After 6 months of twisting a mates arm he finally let me have this..Buler Grand Prix with manual wind movement.

You dont see many of these around , although he had two of them! I dont know how you would service one

as the plastic case is totally sealed...Anyone know? Guess you might have to remove the glass!


----------



## Twincam (Mar 27, 2008)

I have had 2. Not very good 1 jewel movement. 1 ran fast, and a service did not help, think the hairspring was gone. Other also had problems. This was a while ago,but i remember the crystal comes off the front to the movement or something like that.


----------



## blackandgolduk (Apr 25, 2005)

It may not have the best movement in the world, but it's a good looking piece of kit - reminds me of the PD Orfinas and the like.


----------



## Rinaldo1711 (Apr 11, 2007)

blackandgolduk said:


> It may not have the best movement in the world, but it's a good looking piece of kit - reminds me of the PD Orfinas and the like.


I can't speak to the movement because I just don't know - but that is a nice face, and as you say reminiscent of the Orfina model.


----------



## Twincam (Mar 27, 2008)

Yeah they are a good looking watch. I did have 2, one with grand prix on the face, the other said Monte Carlo. There is others with San marino etc on the face. I have heard the series was rare duo to them being pulled for looking like porsche design pieces, could be wrong tho, thats just what i read someplace.

I have a strap from a Monte Carlo Jbw if you want it, its more plain but is in good condition.


----------



## michaelh (Oct 1, 2007)

Like the look of the face and hands but not sure that i could live with a plastic case and strap. Glad you got what you wanted though.


----------



## jbw (May 6, 2008)

Well after a day it's running a bit fast +35 seconds! Not too bothered really as it's only a bit of a "Fun" watch...i do like the design though..I have got a Porshe design Chrono in pvd at the moment and also sold a Lejour pvd chrono a while back...Im a sucker for PVD!!


----------



## jbw (May 6, 2008)

Twincam said:


> Yeah they are a good looking watch. I did have 2, one with grand prix on the face, the other said Monte Carlo.

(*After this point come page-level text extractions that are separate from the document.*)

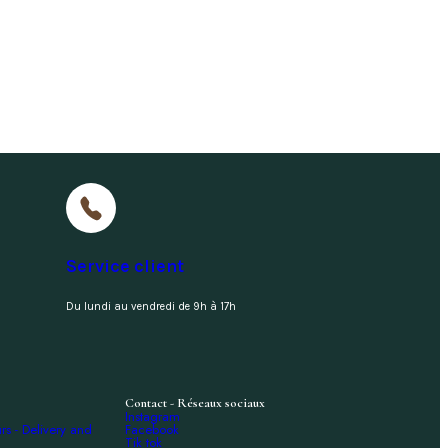
Service client
Du lundi au vendredi de 9h à 17h
Contact - Réseaux sociaux
Instagram
urs - Delivery and
Facebook
Tik tok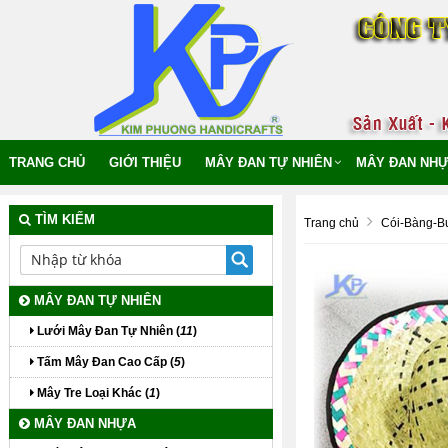
TRANG CHỦ
GIỚI THIỆU
MÂY ĐAN TỰ NHIÊN
MÂY ĐAN NHƯ
TÌM KIẾM
Trang chủ
Cói-Bàng-B
MÂY ĐAN TỰ NHIÊN
Lưới Mây Đan Tự Nhiên (
11
)
Tấm Mây Đan Cao Cấp (
5
)
Mây Tre Loại Khác (
1
)
MÂY ĐAN NHỰA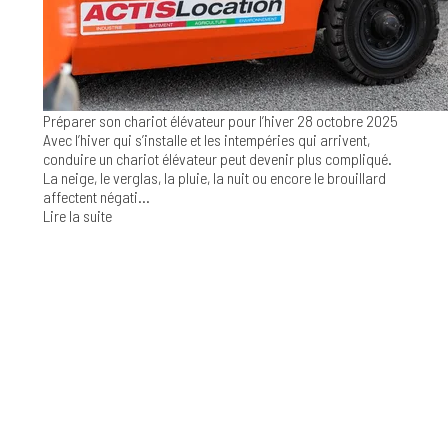
Préparer son chariot élévateur pour l’hiver
28 octobre 2025
Avec l’hiver qui s’installe et les intempéries qui arrivent,
conduire un chariot élévateur peut devenir plus compliqué.
La neige, le verglas, la pluie, la nuit ou encore le brouillard
affectent négati...
Lire la suite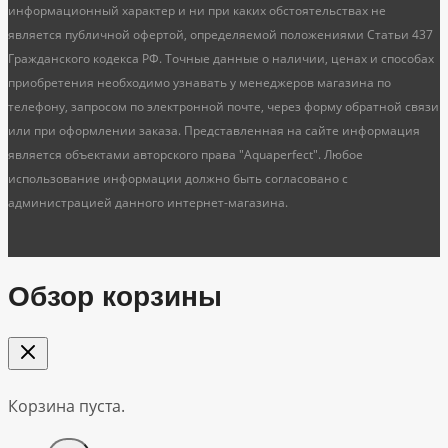
информационный характер и ни при каких обстоятельствах не
является публичной офертой, определяемой положениями Статьи 437
Гражданского кодекса РФ. Точные данные о наличии, ценах и способах
приобретения необходимо узнавать у менеджеров магазина по
телефону, запросом по электронной почте, через форму обратной связи
или при оформлении заказа. Представленная на сайте информация
является объектами авторского права "Aquaperfect". Любое
использование информации должно быть согласовано с
администрацией данного интернет-магазина.
Обзор корзины
Корзина пуста.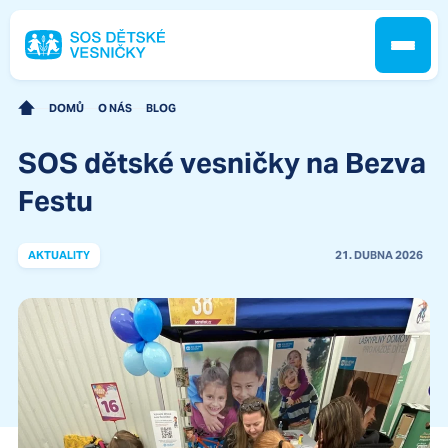
DOMŮ
O NÁS
BLOG
SOS dětské vesničky na Bezva
Jak pomáháme
Festu
Pobočky
AKTUALITY
21. DUBNA 2026
O nás
Kontakt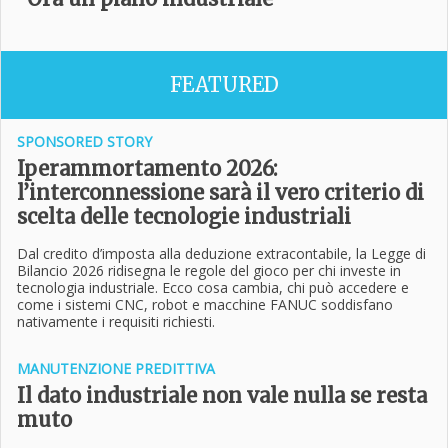
FEATURED
SPONSORED STORY
Iperammortamento 2026:
l’interconnessione sarà il vero criterio di
scelta delle tecnologie industriali
Dal credito d’imposta alla deduzione extracontabile, la Legge di
Bilancio 2026 ridisegna le regole del gioco per chi investe in
tecnologia industriale. Ecco cosa cambia, chi può accedere e
come i sistemi CNC, robot e macchine FANUC soddisfano
nativamente i requisiti richiesti.
MANUTENZIONE PREDITTIVA
Il dato industriale non vale nulla se resta
muto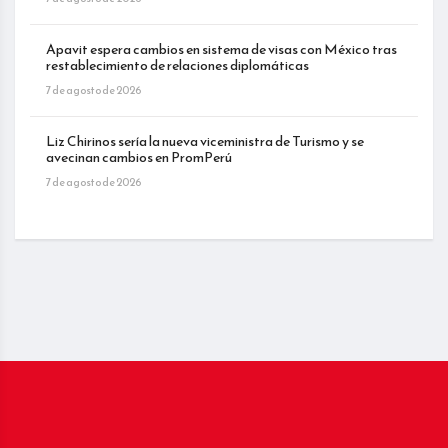
Apavit espera cambios en sistema de visas con México tras
restablecimiento de relaciones diplomáticas
7 de agosto de 2026
Liz Chirinos sería la nueva viceministra de Turismo y se
avecinan cambios en PromPerú
7 de agosto de 2026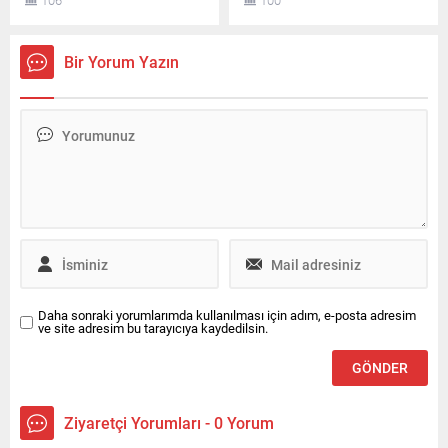
106
100
söz ettiriyor. Instagram’da
sonrasında dokuzuncu kez
ücretli abonelik sistemini
ameliyat masasına
kullanan Mosso’nun abone
yatacağını duyurdu.
Bir Yorum Yazın
sayısı ve buradan elde ettiği
aylık gelir belli oldu.
Daha sonraki yorumlarımda kullanılması için adım, e-posta adresim
ve site adresim bu tarayıcıya kaydedilsin.
Ziyaretçi Yorumları - 0 Yorum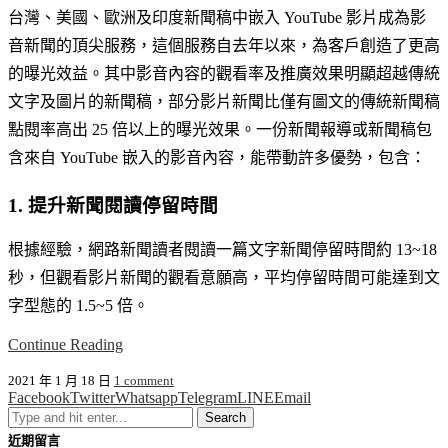
台灣、美國、歐洲及印度新聞稿中嵌入 YouTube 影片成為影
音新聞的頂尖服務，這個服務自去年以來，為客戶創造了更高
的曝光效益。其中影音內容的觀看率及推廣效果明顯超越傳統
文字及圖片的新聞稿，部分影片新聞比僅有圖文的傳統新聞稿
點閱率高出 25 倍以上的曝光效果。一份新聞報導或新聞稿包
含來自 YouTube 嵌入的影音內容，能帶動許多優勢，包含：
1. 提升新聞閱讀停留時間
根據經驗，網路新聞讀者閱讀一篇文字新聞停留時間約 13~18
秒，但觀看影片新聞的觀看意願高，平均停留時間可能達到文
字型態的 1.5~5 倍。
Continue Reading
2021 年 1 月 18 日
1 comment
Facebook
Twitter
Whatsapp
Telegram
LINE
Email
近期留言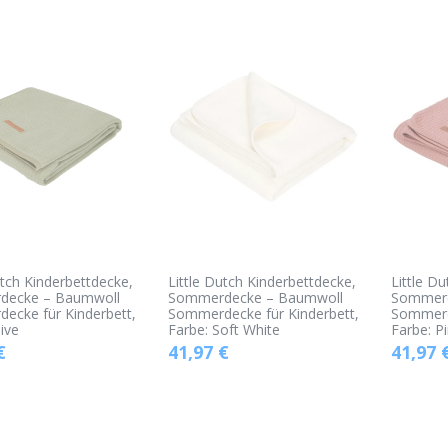
utch Kinderbettdecke,
Little Dutch Kinderbettdecke,
Little D
decke – Baumwoll
Sommerdecke – Baumwoll
Sommerd
ecke für Kinderbett,
Sommerdecke für Kinderbett,
Sommerde
live
Farbe: Soft White
Farbe: P
€
41,97
€
41,97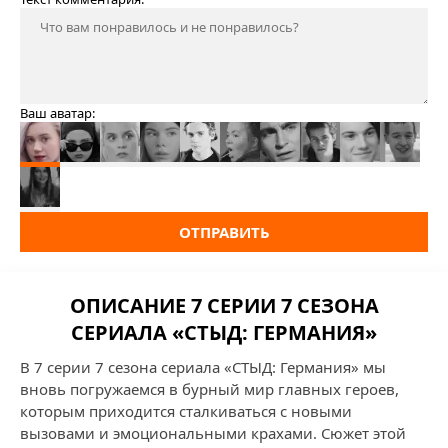
Ваш аватар:
ОТПРАВИТЬ
ОПИСАНИЕ 7 СЕРИИ 7 СЕЗОНА
СЕРИАЛА «СТЫД: ГЕРМАНИЯ»
В 7 серии 7 сезона сериала «СТЫД: Германия» мы
вновь погружаемся в бурный мир главных героев,
которым приходится сталкиваться с новыми
вызовами и эмоциональными крахами. Сюжет этой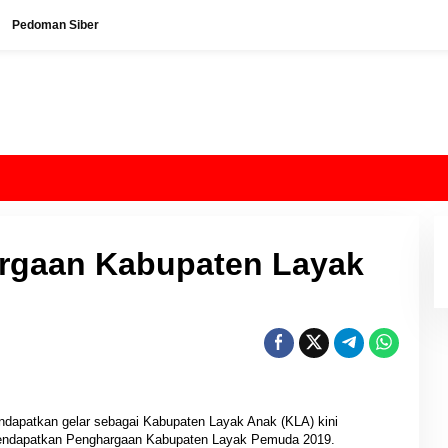
Pedoman Siber
rgaan Kabupaten Layak
dapatkan gelar sebagai Kabupaten Layak Anak (KLA) kini
endapatkan Penghargaan Kabupaten Layak Pemuda 2019.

There is others with San marino etc on the face. I have heard the series was rare duo to them being pulled for looking like porsche design pieces, could be wrong tho, thats just what i read someplace.
> 
> I have a strap from a Monte Carlo Jbw if you want it, its more plain but is in good condition.


Hi Twincam....Not too bothered about another strap for this one...Many thanks though.


----------